Mind you, "nice Jillian" has her limits. She is rarely seen in the opening episodes of each season's Biggest Loser, when the shamefully fat are first exposed to her tyranny. "I need them to have what I call a rock-bottom moment where they realize how bad things have gotten and that the pain of being where they're at is more painful than the fear and work associated with change," Michaels said.

"Unless they realize they've created the situation they're in, they're completely unaware that they have the ability to create the solution," she added. Working against time, she drives them quickly to the bottom the better to raise them up with an achievement. "And when we solidify that and get them into that headspace, then I'll get into 'nicer Jillian.'"

Forget the pain, the discipline, the broccoli, Michaels advised her Toronto fans. Instead, concentrate on your goals. "Skinny jeans! Sex with the lights on! Meeting your grandchildren's children!"

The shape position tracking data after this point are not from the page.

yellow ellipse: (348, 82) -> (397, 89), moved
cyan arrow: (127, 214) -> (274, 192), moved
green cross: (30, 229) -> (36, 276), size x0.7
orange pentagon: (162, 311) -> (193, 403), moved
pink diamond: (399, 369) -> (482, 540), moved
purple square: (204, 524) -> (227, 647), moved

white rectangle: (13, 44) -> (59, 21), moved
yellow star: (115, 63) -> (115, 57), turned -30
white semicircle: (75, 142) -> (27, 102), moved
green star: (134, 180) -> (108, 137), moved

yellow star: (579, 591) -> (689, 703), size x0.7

Nice Jillian retreats when asked about a recent study from the University of Alberta showing that people who watched The Biggest Loser had more negative thoughts about fitness than people who watched classic couch-potato fare like American Idol. Making people scream and cry and throw up depicts exercise as "this horrible experience where you have to push yourself to the extremes and the limits, which is completely wrong," said lead author Tanya Berry, an associate professor in U of A's phys-ed faculty and holder of a Tier II Canada Research Chair in Physical Activity Promotion.

"We have a 60-per-cent success rate on that show," Michaels responds crisply, "and in real life, 5 per cent of the people who lose a large amount of weight keep it off.

"I would simply say, if Biggest Loser was doing so much harm in the world, I don't know how I would have built an empire off it. It's got to be motivating somebody. I've sold a lot of DVDs, you know what I mean?"

And with two-thirds of U.S. adults said to be obese, along with one in three of their children, there's more work than ever for the tough-love gospel of Jillian Michaels.

"Right now, a lot of people are feeling a bit hopeless and a bit depleted, and what we need to do is to educate, inform, fight the good fight, pump people up, incentivize them as positively as possible and hopefully we'll start to turn this thing around."

In other words: Faint, puke or die – it's up to you.